For one thing, the PLB runs at 100MHz maximum frequency, even if the processor runs much faster. So that's one limitation, only a third of the maximum rate. Another is the data bandwidth on your SDRAM: is it really 64 bit or only 32bit? On most eval boards it's 16 oder 32bit, so that's another factor of 2 or 4 less (if it's SDR-DRAM).
Then you have to think about refresh and all that. Even if you do bursts, the controller has to refresh the memory regularly, so that takes away even more performance.
Then you have to consider that the PLB is a bus structure. So even if there's only one component on the bus, there's always a few clock cycles for bus arbitration when you start a transfer.
Then it depends on your program. For example, if you use a for-loop to write to and read from every address one after another, then what you actually do is single 32bit-accesses, meaning that for each
32bit-data-word you read there's bus arbitration, DRAM latency, maybe you have to wait a few clock cycles because the DRAM is currently refreshing and so on. This added up maybe gives you as much as 8 clock cycles (at 100MHz) to read a mere 4 bytes, multiplied by 3 gives you 24 CPU clock cycles (at 300MHz) for one single access, if all goes really bad, and there you have your ~50MB/s, assuming your RAM is a 32 bits wide SDR-DRAM.

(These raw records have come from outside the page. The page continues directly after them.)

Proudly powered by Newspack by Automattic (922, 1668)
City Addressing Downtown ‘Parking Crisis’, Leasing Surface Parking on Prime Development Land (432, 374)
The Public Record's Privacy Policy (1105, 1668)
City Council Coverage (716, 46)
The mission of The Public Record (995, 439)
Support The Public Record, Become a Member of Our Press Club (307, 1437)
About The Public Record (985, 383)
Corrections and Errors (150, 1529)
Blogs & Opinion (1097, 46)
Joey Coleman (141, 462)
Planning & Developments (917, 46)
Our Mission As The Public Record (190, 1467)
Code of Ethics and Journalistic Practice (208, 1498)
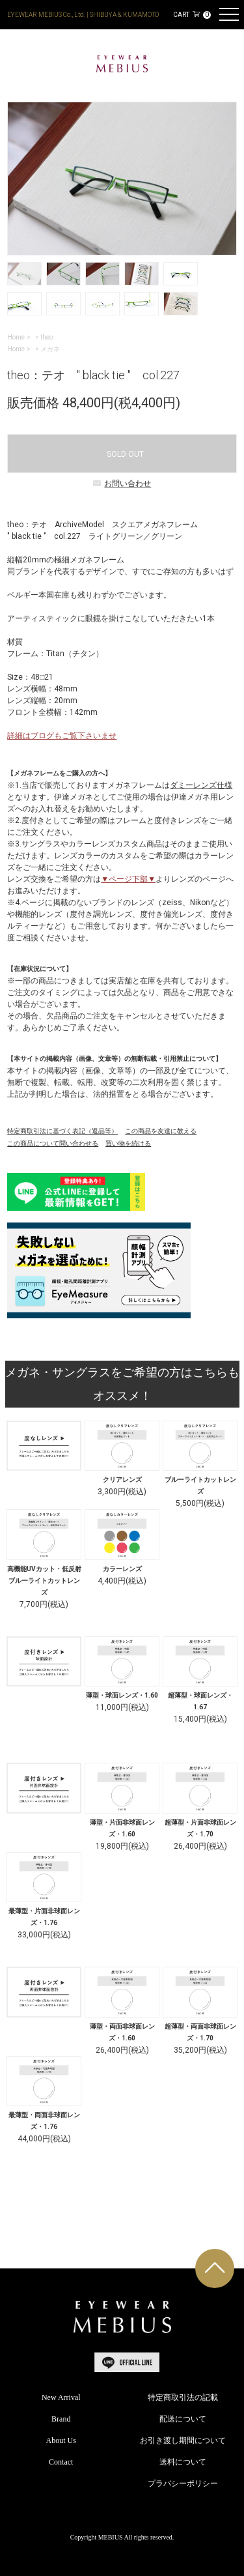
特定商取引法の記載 (183, 2397)
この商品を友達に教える (161, 1131)
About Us (61, 2440)
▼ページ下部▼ (128, 879)
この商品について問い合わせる (52, 1143)
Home (16, 337)
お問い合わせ (122, 483)
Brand (60, 2419)
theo (46, 337)
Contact (61, 2462)
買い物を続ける (128, 1143)
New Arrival (61, 2397)
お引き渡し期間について (183, 2440)
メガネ (50, 349)
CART (191, 14)
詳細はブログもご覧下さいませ (61, 735)
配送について (182, 2419)
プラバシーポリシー (183, 2483)
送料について (182, 2462)
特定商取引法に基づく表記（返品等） (62, 1131)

I don't know how bursts are handled in the DDR-core for the PLB, so I can't comment on that. But in DDR-SDRAM burst can only be as longs a 8 ticks, then the whole SDRAM-latency-thing starts again.
Neither can I give any useful guesses as to why writing should be slower than reading, could be some issues with caching.

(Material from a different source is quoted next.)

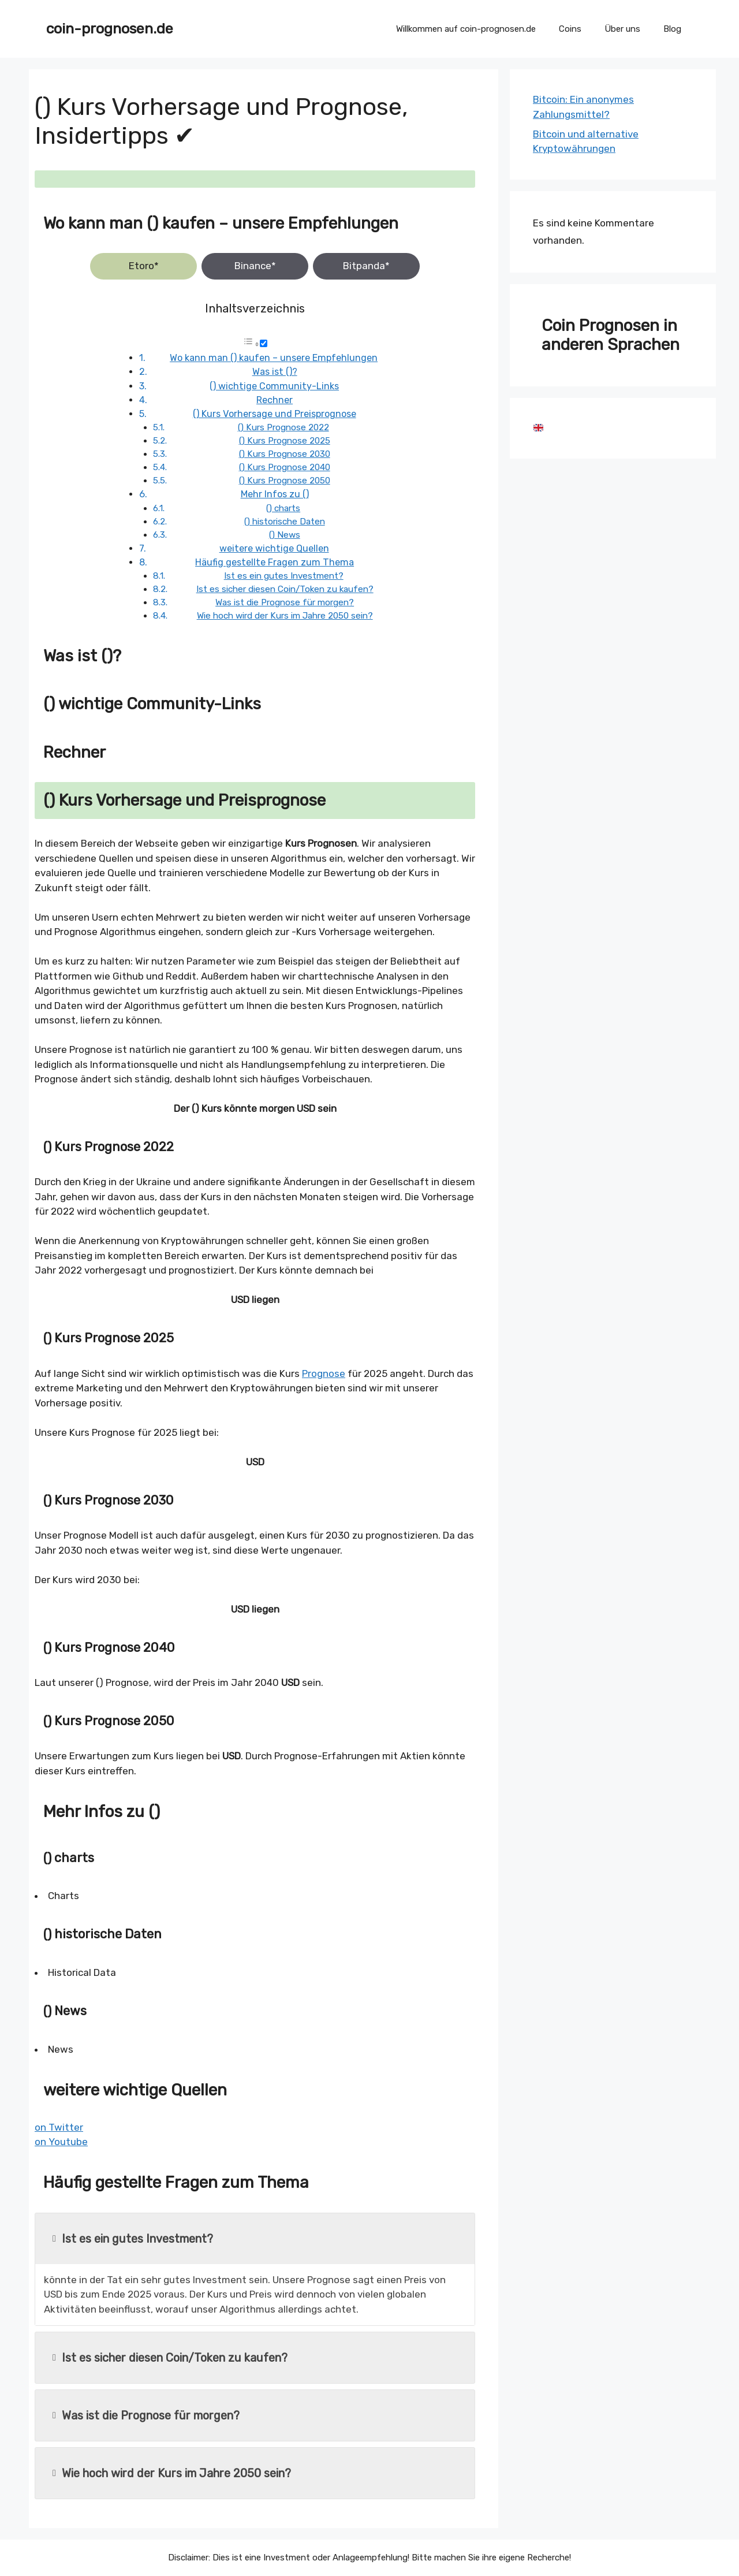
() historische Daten (284, 521)
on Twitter (59, 2127)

In cases like this it could also be useful to debug the generated ELF-file to see how your code maps to assembly instructions.
I have no knowledge of this implementation, but common sense should tell you that reads are inherently slower than writes when both are optimally implemented... For a write, you can throw the address & data at the RAM at the same time, and let the RAM and controller get on with it while you go do something else (other than reading from the same RAM). For a read, you have to wait until the RAM gives you the data you asked for.
e.g. in a processor running from a local cache, the write will be happening in parallel with the fetching of the next instruction(s), but the read must wait for the data to come back from the RAM.